** Opening Data to examine block **

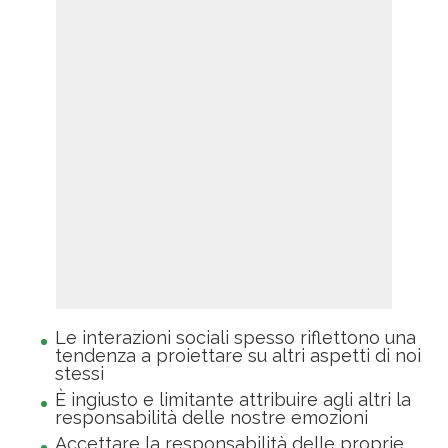
Le interazioni sociali spesso riflettono una
tendenza a proiettare su altri aspetti di noi
stessi
È ingiusto e limitante attribuire agli altri la
responsabilità delle nostre emozioni
Accettare la responsabilità delle proprie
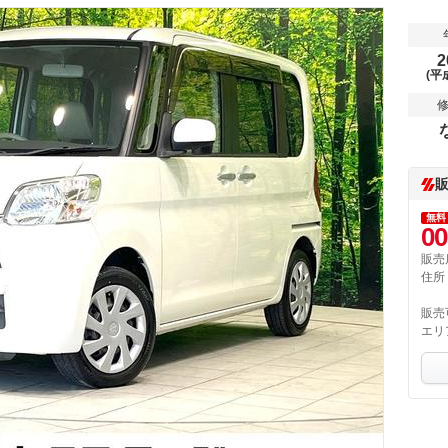
2
(平
無料
00
販売
住所
販売
エリ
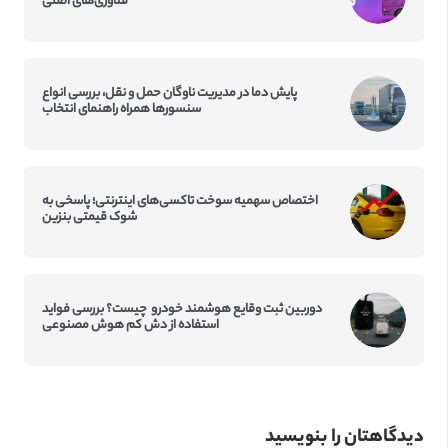
فناوری‌های اصلی
پایش دما در مدیریت ناوگان حمل و نقل، بررسی انواع
سنسورها همراه راهنمای انتخاب
اختصاص سهمیه سوخت تاکسی‌‌های اینترنتی؛ پاسخی به
شوک قیمتی بنزین
دوربین ثبت وقایع هوشمند خودرو چیست؟ بررسی فواید
استفاده از دش کم‌ هوش مصنوعی
دیدگاهتان را بنویسید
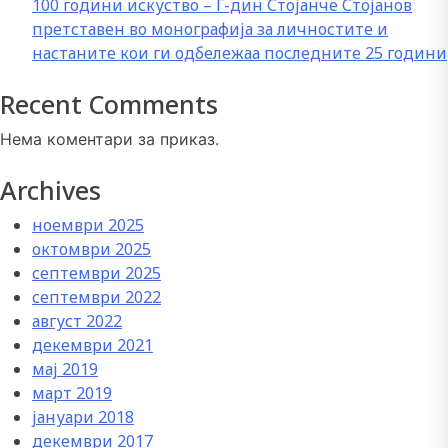
100 години искуство – Г-дин Стојанче Стојанов
претставен во монографија за личностите и
настаните кои ги одбележаа последните 25 години
Recent Comments
Нема коментари за приказ.
Archives
ноември 2025
октомври 2025
септември 2025
септември 2022
август 2022
декември 2021
мај 2019
март 2019
јануари 2018
декември 2017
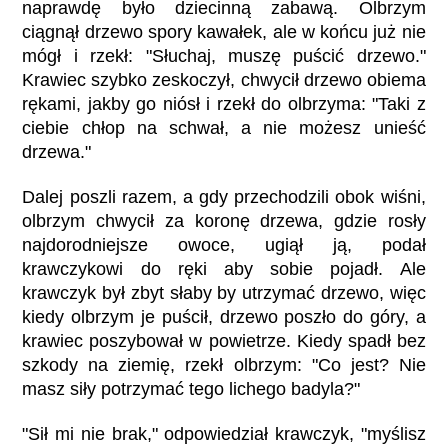
naprawdę było dziecinną zabawą. Olbrzym
ciągnął drzewo spory kawałek, ale w końcu już nie
mógł i rzekł: "Słuchaj, muszę puścić drzewo."
Krawiec szybko zeskoczył, chwycił drzewo obiema
rękami, jakby go niósł i rzekł do olbrzyma: "Taki z
ciebie chłop na schwał, a nie możesz unieść
drzewa."
Dalej poszli razem, a gdy przechodzili obok wiśni,
olbrzym chwycił za koronę drzewa, gdzie rosły
najdorodniejsze owoce, ugiął ją, podał
krawczykowi do ręki aby sobie pojadł. Ale
krawczyk był zbyt słaby by utrzymać drzewo, więc
kiedy olbrzym je puścił, drzewo poszło do góry, a
krawiec poszybował w powietrze. Kiedy spadł bez
szkody na ziemię, rzekł olbrzym: "Co jest? Nie
masz siły potrzymać tego lichego badyla?"
"Sił mi nie brak," odpowiedział krawczyk, "myślisz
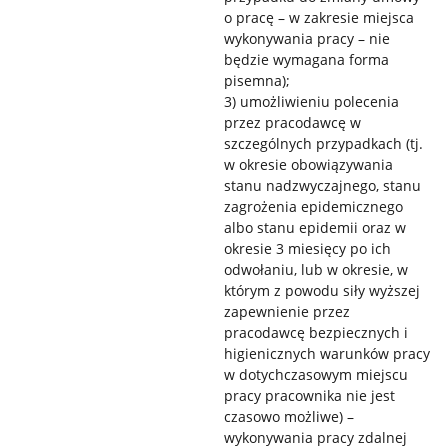
o pracę – w zakresie miejsca
wykonywania pracy – nie
będzie wymagana forma
pisemna);
3) umożliwieniu polecenia
przez pracodawcę w
szczególnych przypadkach (tj.
w okresie obowiązywania
stanu nadzwyczajnego, stanu
zagrożenia epidemicznego
albo stanu epidemii oraz w
okresie 3 miesięcy po ich
odwołaniu, lub w okresie, w
którym z powodu siły wyższej
zapewnienie przez
pracodawcę bezpiecznych i
higienicznych warunków pracy
w dotychczasowym miejscu
pracy pracownika nie jest
czasowo możliwe) –
wykonywania pracy zdalnej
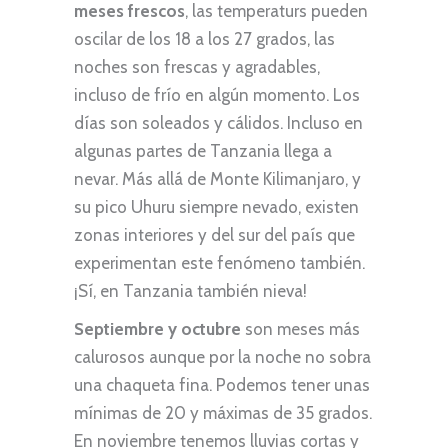
meses frescos
, las temperaturs pueden
oscilar de los 18 a los 27 grados, las
noches son frescas y agradables,
incluso de frío en algún momento. Los
días son soleados y cálidos. Incluso en
algunas partes de Tanzania llega a
nevar. Más allá de Monte Kilimanjaro, y
su pico Uhuru siempre nevado, existen
zonas interiores y del sur del país que
experimentan este fenómeno también.
¡Sí, en Tanzania también nieva!
Septiembre y octubre
son meses más
calurosos aunque por la noche no sobra
una chaqueta fina. Podemos tener unas
mínimas de 20 y máximas de 35 grados.
En noviembre tenemos lluvias cortas y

** Closing Data to examine block **

◆ Requirement ◆
Your answer is the line containing "su pico Uhuru siempre nevado, existen" plus every line after it through the end of the entries, given again exactly and alone.

◆ Exercise solution ◆
su pico Uhuru siempre nevado, existen
zonas interiores y del sur del país que
experimentan este fenómeno también.
¡Sí, en Tanzania también nieva!
Septiembre y octubre
son meses más
calurosos aunque por la noche no sobra
una chaqueta fina. Podemos tener unas
mínimas de 20 y máximas de 35 grados.
En noviembre tenemos lluvias cortas y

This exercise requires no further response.